Discretionary Triggers
§734.810(1) If a domestic member insurer is an impaired insurer. Amended effective 5/27/2011.
Mandatory Triggers
§734.810(2) If a member insurer is an insolvent insurer.
Foreign Triggers
No separate provision.
"Impaired Insurer"
§734.760(6) “Impaired insurer” means a member insurer that is subject to an order of rehabilitation under ORS 734.063 or an order of conservation under ORS 734.200 after September 13, 1975. “Impaired insurer” does not include an insolvent insurer. Amended effective 5/27/2011.
"Insolvent Insurer"
§734.760(7) “Insolvent insurer” means a member insurer that, after September 13, 1975, is placed under an order of liquidation by a court of competent jurisdiction with a finding of insolvency.
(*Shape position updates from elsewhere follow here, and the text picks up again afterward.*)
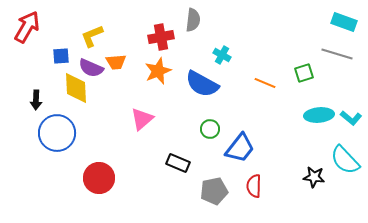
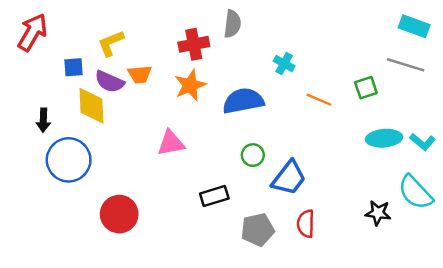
cyan cross: (222, 55) -> (284, 64), moved
blue semicircle: (202, 84) -> (243, 101), turned 140
pink triangle: (142, 119) -> (171, 143), turned 30
black rectangle: (178, 163) -> (214, 196), turned -40

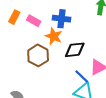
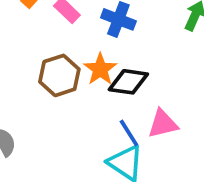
orange star: (54, 36) -> (100, 69), moved

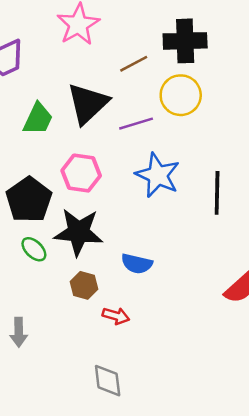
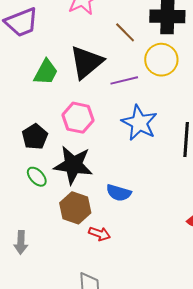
brown line: (134, 64) -> (125, 32), turned 70
black pentagon: (29, 200) -> (35, 137), size x0.7
brown hexagon: (84, 285) -> (75, 208), size x1.4

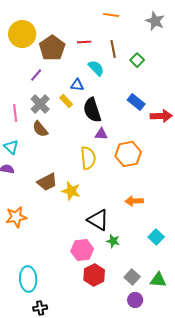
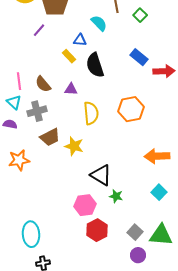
gray cross: (40, 104) -> (37, 111), moved, turned 30
pink line: (15, 113) -> (19, 81), moved
purple triangle: (101, 134) -> (71, 89), moved
orange arrow: (134, 201) -> (157, 156), moved, size x1.4
orange star: (16, 217) -> (19, 160), moved
green triangle: (158, 280) -> (161, 235), size x1.4

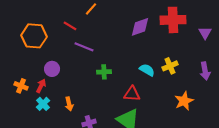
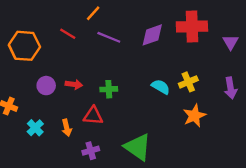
purple line: (84, 47) -> (109, 37), moved
red arrow: (41, 86) -> (74, 84), moved, turned 72
red triangle: (132, 94) -> (93, 116), moved
orange star: (184, 101) -> (194, 116), moved

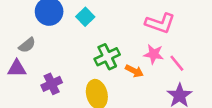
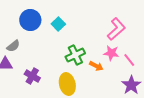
pink L-shape: (160, 23) -> (116, 29), turned -60
purple cross: (52, 84) -> (32, 76), turned -35

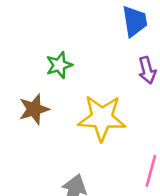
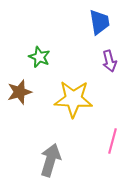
green star: (59, 65) -> (39, 57), turned -30

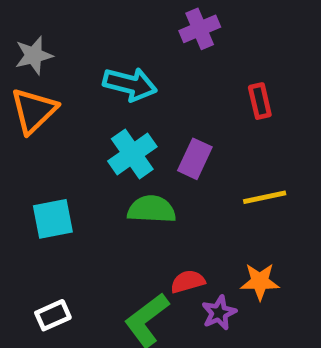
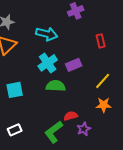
purple rectangle: (195, 159) -> (74, 65), turned 42
yellow line: (265, 197) -> (103, 81), turned -36
orange star: (260, 282) -> (104, 105), moved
Amended effective 5/27/2011.
"Member Insurer"
§ 734.760(9)(a) “Member insurer” means any insurer currently authorized to transact in this state any kind of insurance to which ORS 734.750 to 734.890 apply , regardless of whether the insurer's authorization to transact insurance was, in the past, suspended, revoked, not renewed or voluntarily withdrawn. (b) “Member insurer” does not include: (A) A hospital or medical service organization, whether for-profit or nonprofit; (B) A health maintenance organization; (C) A fraternal benefit society; (D) A mandatory state pooling plan; (E) A mutual assessment company or other person that operates on an assessment basis; (F) An insurance exchange; or (G) An organization that has a certificate of authority limited to the issuance of charitable gift annuities under ORS 731.038. Amended effective 5/27/2011.
Assessment Limits
§734.815(5). Two percent (2%) of premiums in state for policies covered by each account.
Assessment Classes
§734.815(2). Two classes of assessments: Class A for administrative costs, legal costs and other general expenses whether or not related to a particular impaired or insolvent insurer; and Class B to carry out the powers and duties of the association with regard to an impaired or insolvent insurer.